Sedangkan suami lebih mempergunakan pendapatan (uang) yang menjadi hak keluarga, untuk kepentingan pribadinya atau kalau tidak, akan mengatur sesuai keinginannya.
Jika istri memiliki pendapatan sendiri dengan usaha yang dilakukannya, bukan berarti suami dibolehkan meninggalkan kewajiban yang sudah seharusnya ditunaikan.
Kecuali, jika memang ada sebab musabab yang menjadi alasan suami tidak mampu mencari nafkah sebagaimana yang seharusnya dikerjakan, contohnya suami sakit.
Tak jarang ada beberapa istri yang mengeluh dan merasa keberatan dengan langkah atau tindakan suami yang demikian.
Tatkala ia (istri) berniat mencari uang tambahan untuk membantu meringankan beban kewajiban suami, justru suami bukan semakin gigih dalam bekerja, agar tercipta berat sama dipikul, ringan sama dijinjing.
Namun, lebih ke pengharapan, toh istri sudah memenuhi semua kebutuhan keluarga, jadi gak perlu disodori uang lagi.
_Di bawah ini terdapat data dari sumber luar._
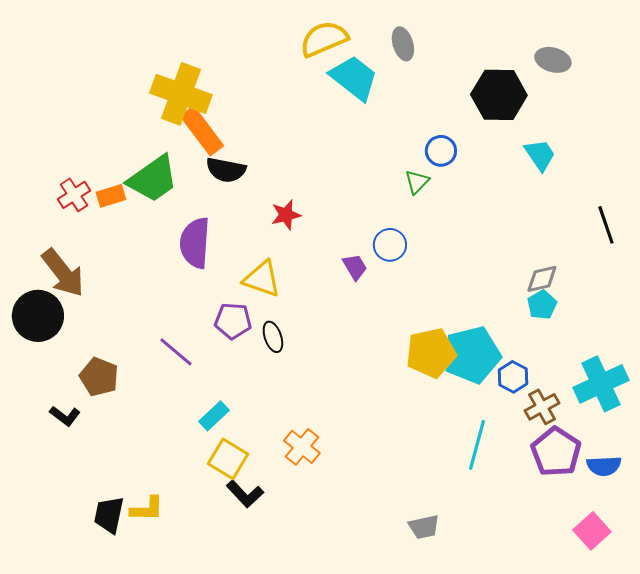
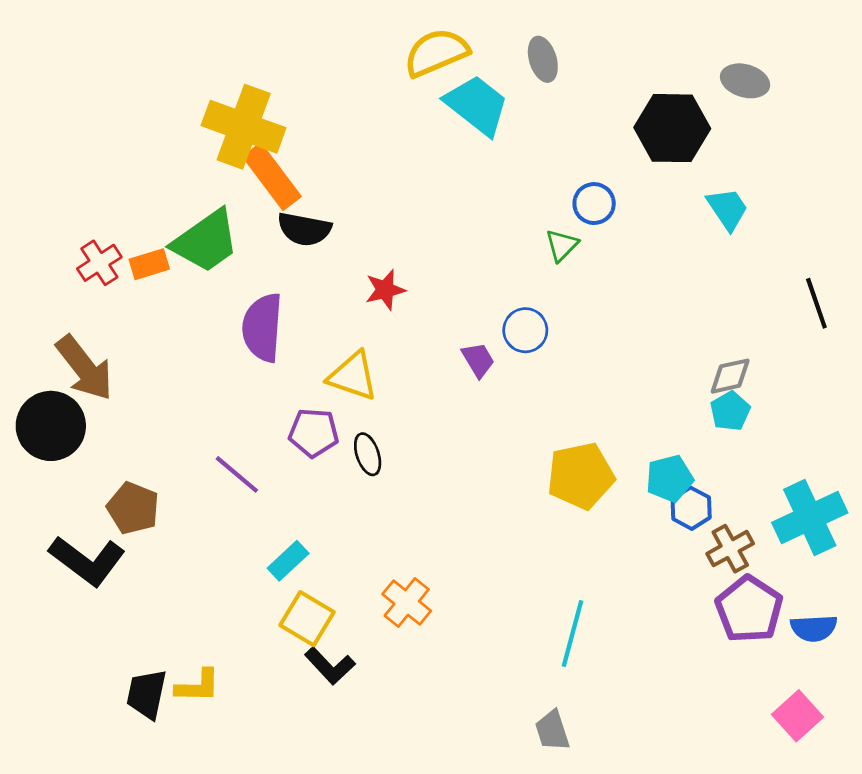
cyan pentagon: (472, 355) -> (670, 478), moved, size x0.6
black L-shape: (65, 416) -> (87, 561), size x1.8
cyan line: (477, 445) -> (572, 633), moved
gray trapezoid: (424, 527) -> (552, 731), moved, turned 84

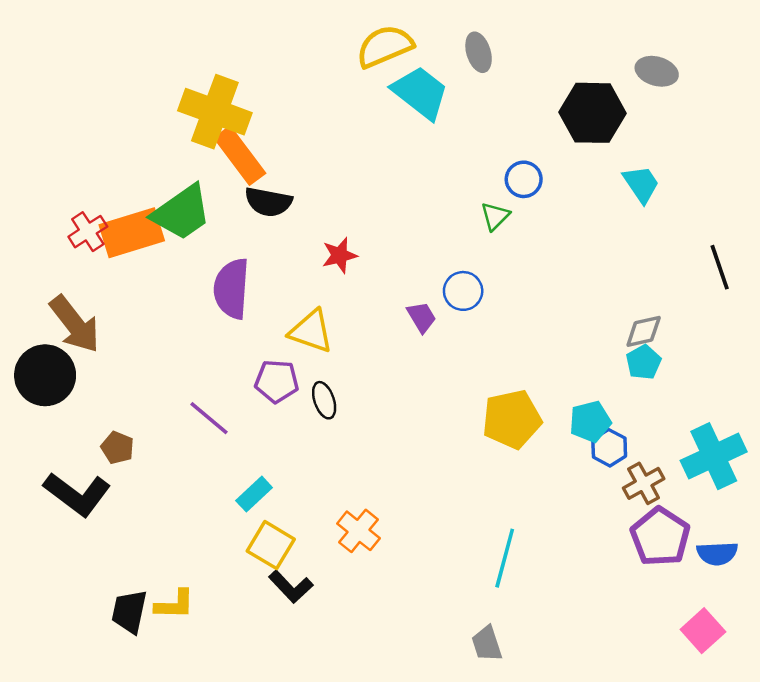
orange rectangle: (149, 264) -> (132, 233), size x1.8
brown pentagon: (133, 508) -> (117, 448), size x0.7

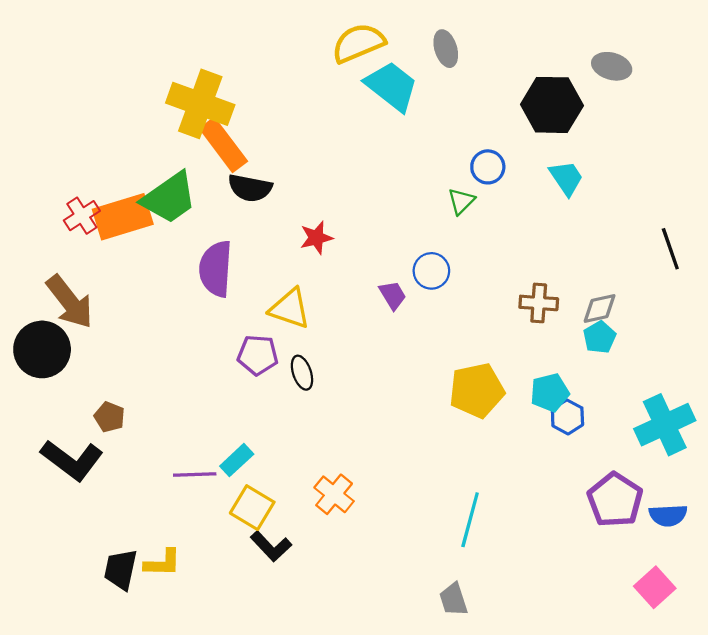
cyan trapezoid: (641, 184) -> (566, 178), moved
purple line: (209, 418) -> (195, 474), moved, turned -42
brown cross: (644, 483) -> (539, 303), moved, turned 33

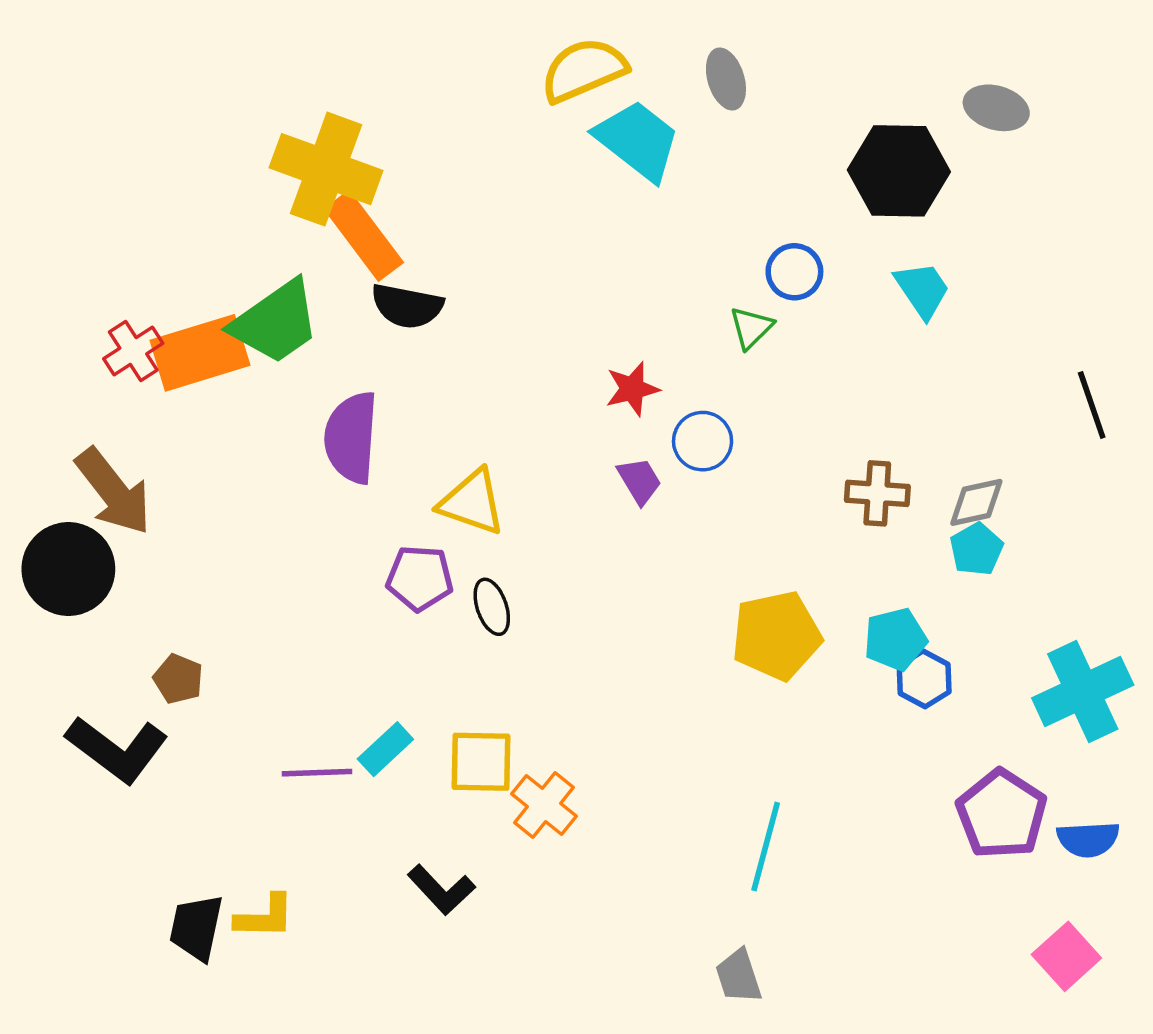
red star: (316, 238) -> (632, 389), moved
yellow square: (252, 508) -> (481, 762), moved, turned -30

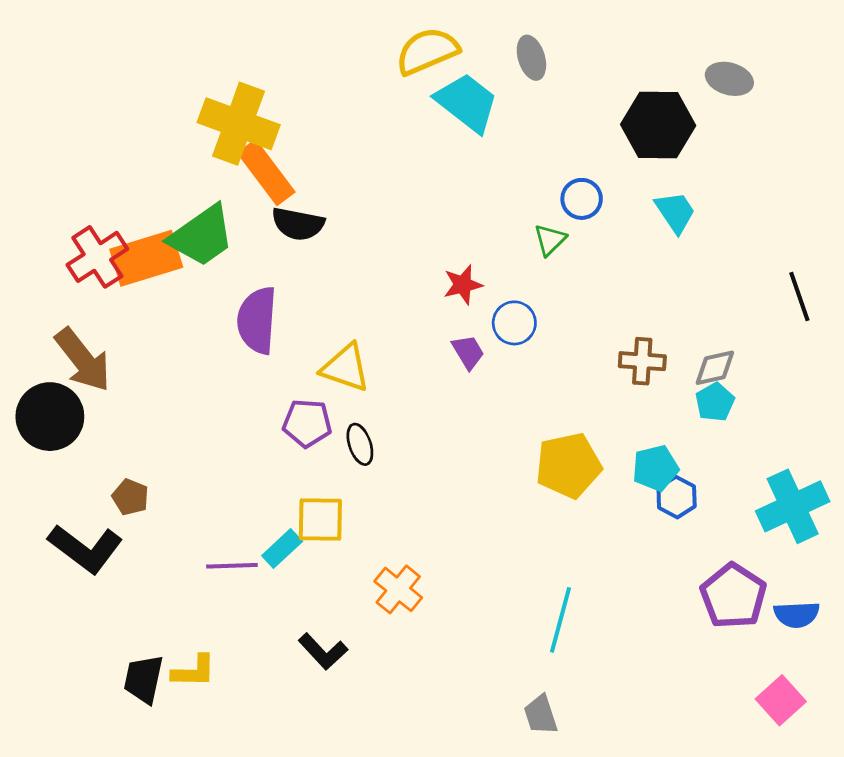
red cross: (133, 351) -> (97, 257), size x1.4
yellow square: (481, 762) -> (320, 520), moved

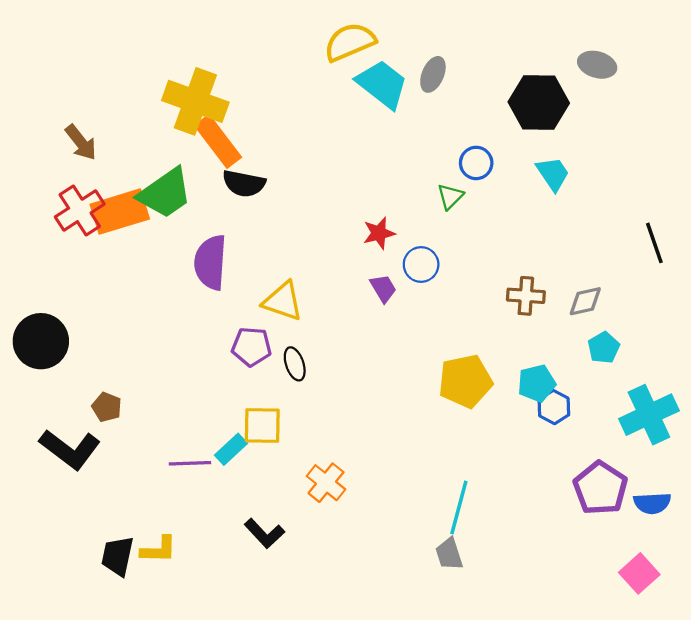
gray ellipse: (531, 58) -> (433, 74), moved, turned 40
brown arrow: (83, 360) -> (81, 142), moved, size x0.7
cyan pentagon: (715, 402) -> (604, 348), moved
gray trapezoid: (541, 715) -> (449, 554), moved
Alhasil, istri menanggung semua urusan makan, pakaian, iuran, dan sebagainya.
Dalam Islam uang yang didapatkan istri dari hasil keringatnya sendiri merupakan hak miliknya pribadi.
Suami tak memiliki hak untuk ikut menikmati atau menggunakannya, kecuali atas izin dan keridhoan/keikhlasan istri.